I want to travel to distant places, using my education to help people--mostly women and mothers who need better nutrition or freedom from oppression so their children can grow healthy and strong. Starving and malnourished/obese children make me angry. That should not happen. WE KNOW BETTER. (but that's a post for another day)
I want to bring my family with me--all two of my children and Tree. Tree is going into green energy. The things we could do together!! We could save little villages, or improve a slum. Our children would learn by BEING places, not just reading about them. They would learn charity and selflessness and hard work. They would have freedom to pursue any academics or education they desired instead of having it shoved down their throats behind a desk, surrounded only by children their own age who don't know anything.

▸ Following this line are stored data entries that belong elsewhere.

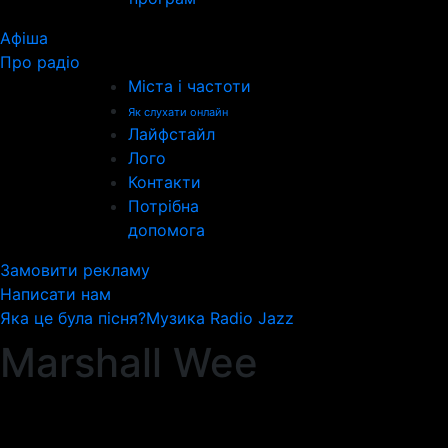
Афіша
Про радіо
Міста і частоти
Як слухати онлайн
Лайфстайл
Лого
Контакти
Потрібна
допомога
Замовити рекламу
Написати нам
Яка це була пісня?
Музика Radio Jazz
Marshall Wee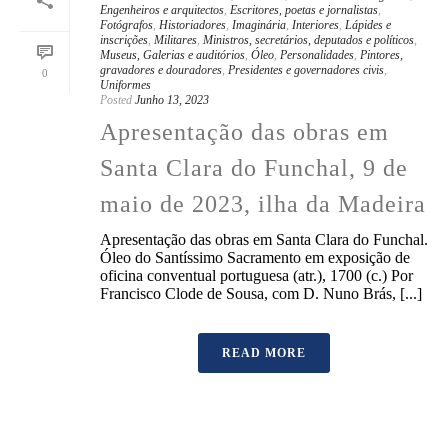
Engenheiros e arquitectos
,
Escritores, poetas e jornalistas
,
Fotógrafos
,
Historiadores
,
Imaginária
,
Interiores
,
Lápides e
inscrições
,
Militares
,
Ministros, secretários, deputados e políticos
,
Museus, Galerias e auditórios
,
Óleo
,
Personalidades
,
Pintores,
gravadores e douradores
,
Presidentes e governadores civis
,
0
Uniformes
Posted
Junho 13, 2023
Apresentação das obras em
Santa Clara do Funchal, 9 de
maio de 2023, ilha da Madeira
Apresentação das obras em Santa Clara do Funchal.
Óleo do Santíssimo Sacramento em exposição de
oficina conventual portuguesa (atr.), 1700 (c.) Por
Francisco Clode de Sousa, com D. Nuno Brás, [...]
READ MORE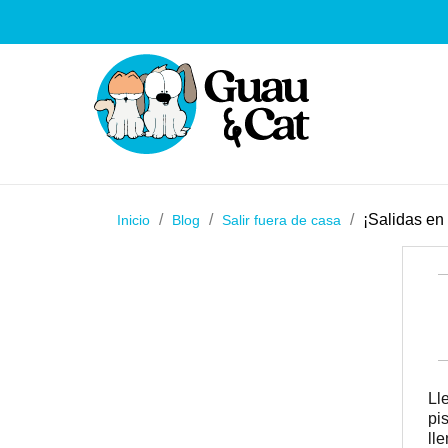
¡Salidas e
Inicio
Blog
Salir fuera de casa
Ll
pi
ll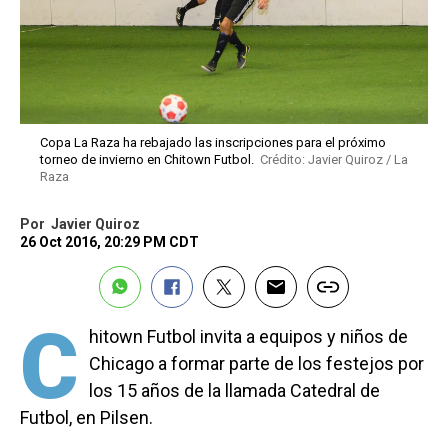
Copa La Raza ha rebajado las inscripciones para el próximo
torneo de invierno en Chitown Futbol.
Crédito: Javier Quiroz / La
Raza
Por
Javier Quiroz
26 Oct 2016, 20:29 PM CDT
C
hitown Futbol invita a equipos y niños de
Chicago a formar parte de los festejos por
los 15 años de la llamada Catedral de
Futbol, en Pilsen.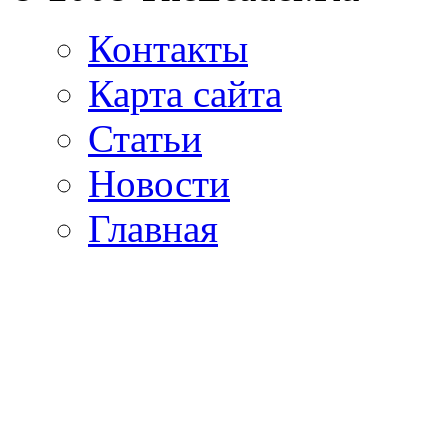
Контакты
Карта сайта
Статьи
Новости
Главная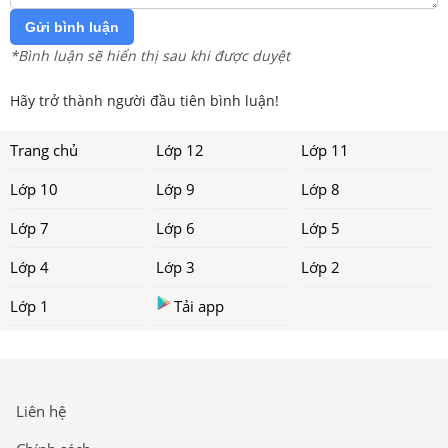
Gửi bình luận
*Bình luận sẽ hiển thị sau khi được duyệt
Hãy trở thành người đầu tiên bình luận!
Trang chủ
Lớp 12
Lớp 11
Lớp 10
Lớp 9
Lớp 8
Lớp 7
Lớp 6
Lớp 5
Lớp 4
Lớp 3
Lớp 2
Lớp 1
Tải app
Liên hệ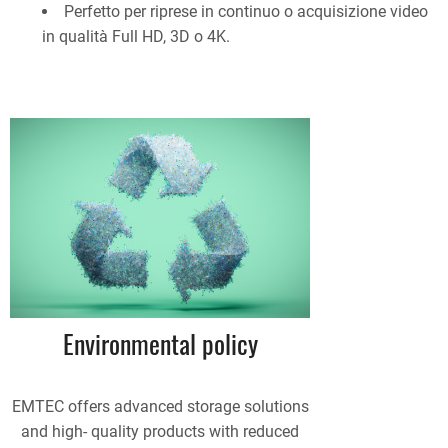
Perfetto per riprese in continuo o acquisizione video
in qualità Full HD, 3D o 4K.
Environmental policy
EMTEC offers advanced storage solutions
and high- quality products with reduced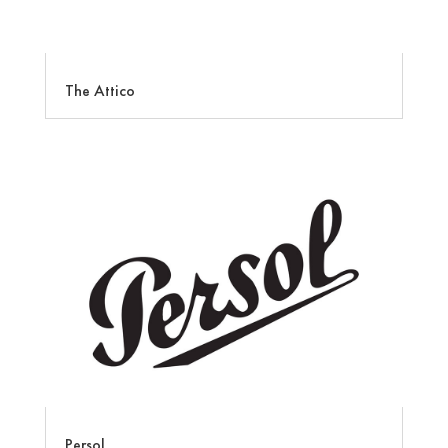
The Attico
Persol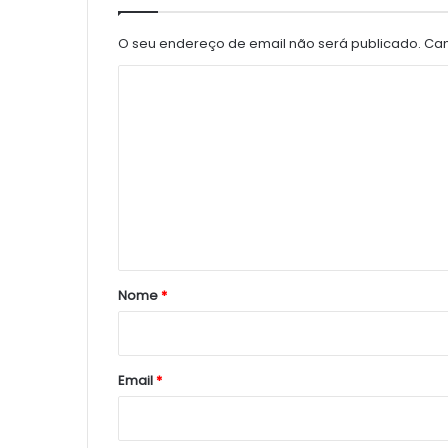
O seu endereço de email não será publicado.
Cam
C
o
m
e
n
t
á
r
Nome
*
i
o
*
Email
*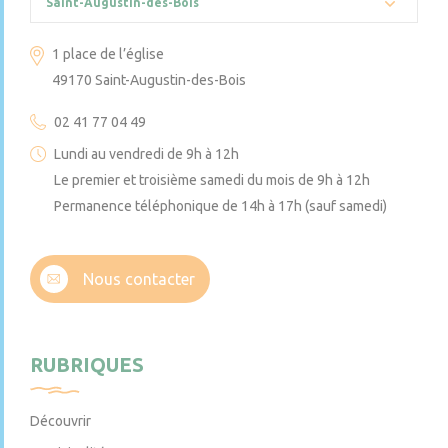
Saint-Augustin-des-Bois
1 place de l’église
49170 Saint-Augustin-des-Bois
02 41 77 04 49
Lundi au vendredi de 9h à 12h
Le premier et troisième samedi du mois de 9h à 12h
Permanence téléphonique de 14h à 17h (sauf samedi)
Nous contacter
RUBRIQUES
Découvrir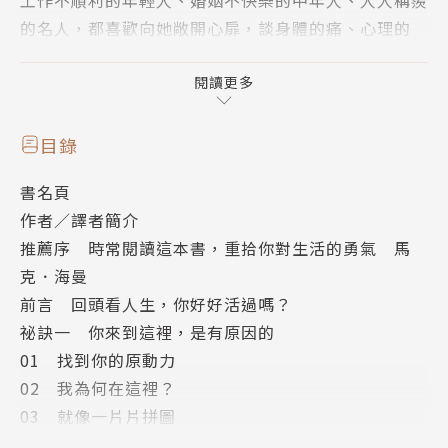
的名人，都喜歡向她敞開心扉，談身體的痛、心理的
傷。那些「很難找出病因，又很難治療」的病人，在她
的診間，得到治癒疾病與生活處境的診斷和處方，許多
閱讀更多
人「從聽她說話那一刻起，人生就起了變化」，也有人
「以前感到壓力很大的事，現在變得可以平靜以對」。
目錄
她執業已超過70年，現仍持續工作。
書名頁
作者／譯者簡介
為什麼我們學了那麼多道理，卻過不好這一生？
推薦序 時常閱讀這本書，重拾你對生活的勇氣 馬
克．海曼
透過這本書，麥加莉醫師要告訴你6個創造美好生活的
前言 回頭看人生，你好好活過嗎？
祕訣，35個章節，每一章講述一個診間故事，並探索
祕訣一 你來到這裡，是有原因的
一個深刻見解。把這些觀念與技巧，運用到你的日常生
01 找到你的原動力
活中，有助你改變看待世界的方式，重拾生活的勇氣，
02 我為何在這裡？
在壓力環境中也能感到自在，並能建立與保持可持續的
03 就像一片片拼圖
成功，把餘生過值得。
04 該把原動力投注在哪裡？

In between traveling, I would return home to our little house on a homestead owned by friends and we would do hard work on our little farm and contribute to our own community. My love of cooking and canning and even hanging laundry outside to dry would be satisfied. My children could milk their own goats or cow, and collect eggs from the chickens after weeding the organic garden.

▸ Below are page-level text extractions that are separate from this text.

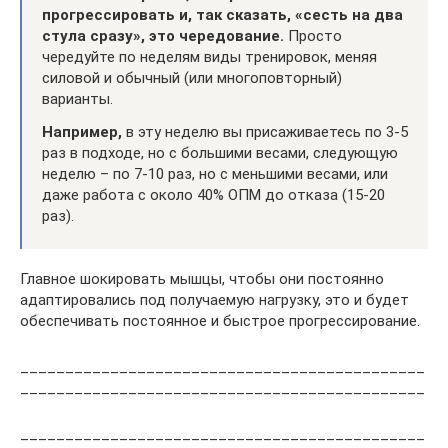
прогрессировать и, так сказать, «сесть на два
стула сразу», это чередование.
Просто
чередуйте по неделям виды тренировок, меняя
силовой и обычный (или многоповторный)
варианты.
Например,
в эту неделю вы присаживаетесь по 3-5
раз в подходе, но с большими весами, следующую
неделю – по 7-10 раз, но с меньшими весами, или
даже работа с около 40% ОПМ до отказа (15-20
раз).
Главное шокировать мышцы, чтобы они постоянно
адаптировались под получаемую нагрузку, это и будет
обеспечивать постоянное и быстрое прогрессирование.
_____________________________________________
_____________________________________________
_____________________________________________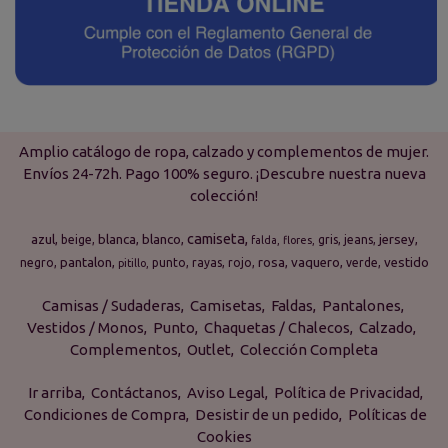
Amplio catálogo de ropa, calzado y complementos de mujer.
Envíos 24-72h. Pago 100% seguro. ¡Descubre nuestra nueva
colección!
camiseta
azul
blanca
blanco
jersey
beige
gris
jeans
falda
flores
pantalon
rosa
vaquero
vestido
negro
punto
rayas
rojo
verde
pitillo
Camisas / Sudaderas
Camisetas
Faldas
Pantalones
Vestidos / Monos
Punto
Chaquetas / Chalecos
Calzado
Complementos
Outlet
Colección Completa
Ir arriba
Contáctanos
Aviso Legal
Política de Privacidad
Condiciones de Compra
Desistir de un pedido
Políticas de
Cookies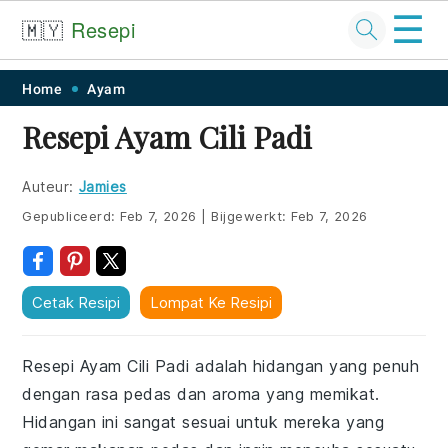
☰
🇲🇾
Resepi
Skip
Skip
Skip
Skip
Home
Ayam
to
to
to
to
Resepi Ayam Cili Padi
primary
main
primary
footer
navigation
content
sidebar
Auteur:
Jamies
Gepubliceerd:
Feb 7, 2026
|
Bijgewerkt:
Feb 7, 2026
Cetak Resipi
Lompat Ke Resipi
Resepi Ayam Cili Padi adalah hidangan yang penuh
dengan rasa pedas dan aroma yang memikat.
Hidangan ini sangat sesuai untuk mereka yang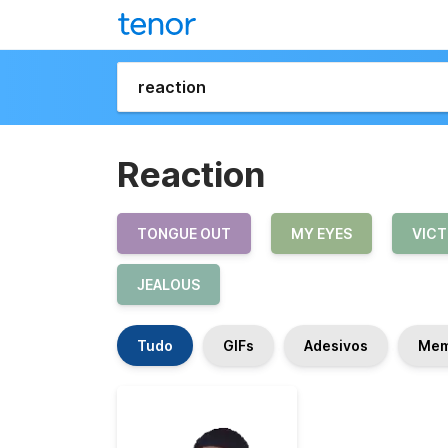
Reaction
TONGUE OUT
MY EYES
VIC
JEALOUS
Tudo
GIFs
Adesivos
Me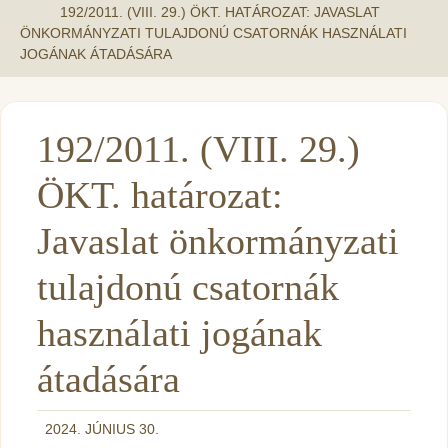
192/2011. (VIII. 29.) ÖKT. HATÁROZAT: JAVASLAT
ÖNKORMÁNYZATI TULAJDONÚ CSATORNÁK HASZNÁLATI
JOGÁNAK ÁTADÁSÁRA
192/2011. (VIII. 29.)
ÖKT. határozat:
Javaslat önkormányzati
tulajdonú csatornák
használati jogának
átadására
2024. JÚNIUS 30.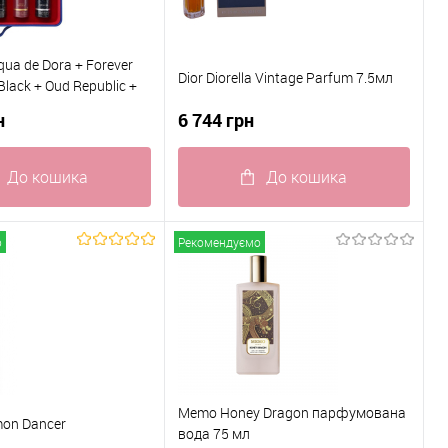
ua de Dora + Forever
Dior Diorella Vintage Parfum 7.5мл
Black + Oud Republic +
ір парфумів 5*15 мл
н
6 744 грн
До кошика
До кошика
 клік
До
Купити в 1 клік
До
о
Рекомендуємо
порівняння
порівняння
ого
В наявності
До обраного
В наявності
Memo Honey Dragon парфумована
mon Dancer
вода 75 мл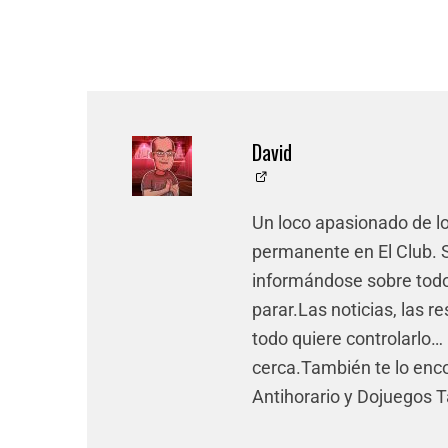
David
Un loco apasionado de l
permanente en El Club. Si
informándose sobre todo 
parar.Las noticias, las re
todo quiere controlarlo… 
cerca.También te lo enco
Antihorario y Dojuegos 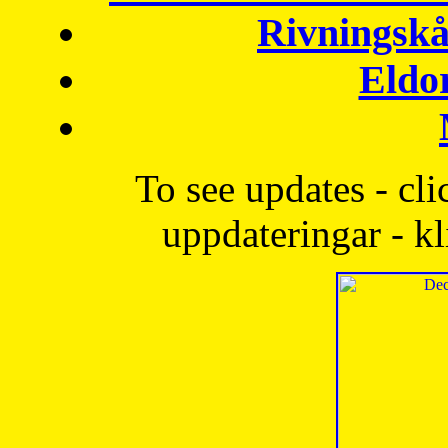
Rivningskå
Eldo
To see updates - cli
uppdateringar - kl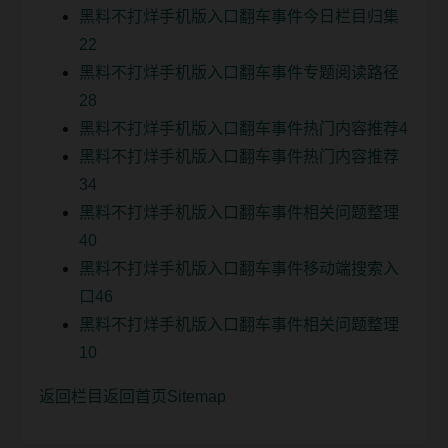
黑料不打烊手机版入口翻车事件今日栏目归集
22
黑料不打烊手机版入口翻车事件专题阅读路径
28
黑料不打烊手机版入口翻车事件热门内容推荐4
黑料不打烊手机版入口翻车事件热门内容推荐
34
黑料不打烊手机版入口翻车事件相关问题整理
40
黑料不打烊手机版入口翻车事件移动端搜索入
口46
黑料不打烊手机版入口翻车事件相关问题整理
10
返回栏目
返回首页
Sitemap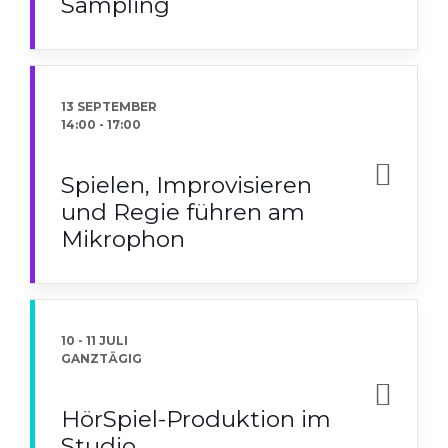
Sampling
13 SEPTEMBER
14:00
-
17:00
Spielen, Improvisieren
und Regie führen am
Mikrophon
10 - 11 JULI
GANZTÄGIG
HörSpiel-Produktion im
Studio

And then I'd go inside to write. I want to write fiction fantasy from a feminist's perspective. I want to be published as a scientist--for what, I don't know yet, but I'm sure I'll figure something out in the next few years!

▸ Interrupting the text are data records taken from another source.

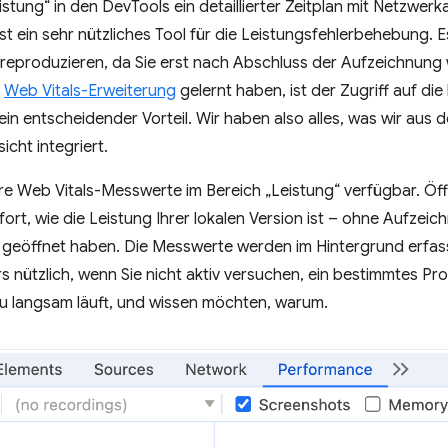
istung“ in den DevTools ein detaillierter Zeitplan mit Netzwe
ist ein sehr nützliches Tool für die Leistungsfehlerbehebung. 
reproduzieren, da Sie erst nach Abschluss der Aufzeichnung 
r
Web Vitals-Erweiterung
gelernt haben, ist der Zugriff auf die
in entscheidender Vorteil. Wir haben also alles, was wir aus 
icht integriert.
re Web Vitals-Messwerte im Bereich „Leistung“ verfügbar. Öf
ort, wie die Leistung Ihrer lokalen Version ist – ohne Aufzeic
l geöffnet haben. Die Messwerte werden im Hintergrund erfass
s nützlich, wenn Sie nicht aktiv versuchen, ein bestimmtes P
u langsam läuft, und wissen möchten, warum.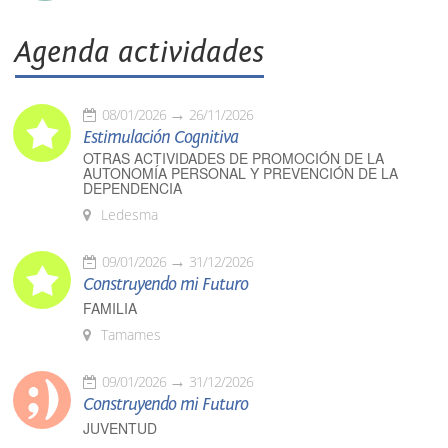
Agenda actividades
08/01/2026
26/11/2026
Estimulación Cognitiva
OTRAS ACTIVIDADES DE PROMOCIÓN DE LA
AUTONOMÍA PERSONAL Y PREVENCIÓN DE LA
DEPENDENCIA
Ledesma
09/01/2026
31/12/2026
Construyendo mi Futuro
FAMILIA
Tamames
09/01/2026
31/12/2026
Construyendo mi Futuro
JUVENTUD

This is my ideal life. The exciting thing is that it's all possible! It's even probable! We have been so blessed in having what we need financially, even during times of want and strain. And we are blessed in our freedom of mind and spirit and heart, despite the somewhat restrictive culture we live in.
It is such a relief to acknowledge that the dreams I've spouted for years (and secretly worried about) are entirely cultural in origin. My search for acceptance and love has always pointed in the same direction: a whole bunch of children, clean house, organized finances, organized and full pantry, home-sewn clothes, farm animals, and a garden that actually produces. In other words, I wanted to be my sister-in-law.
The fact of the matter: trying to become something I'm not, even if I do a fabulous job at it, will never earn me the love and acceptance that I crave. I cannot control the emotions of people in my family or of my peers. I can only be the best me that is possible. I can only follow the driving passions that are in my very soul, untouched by the crust of my past and the expectations of the ones who raised me.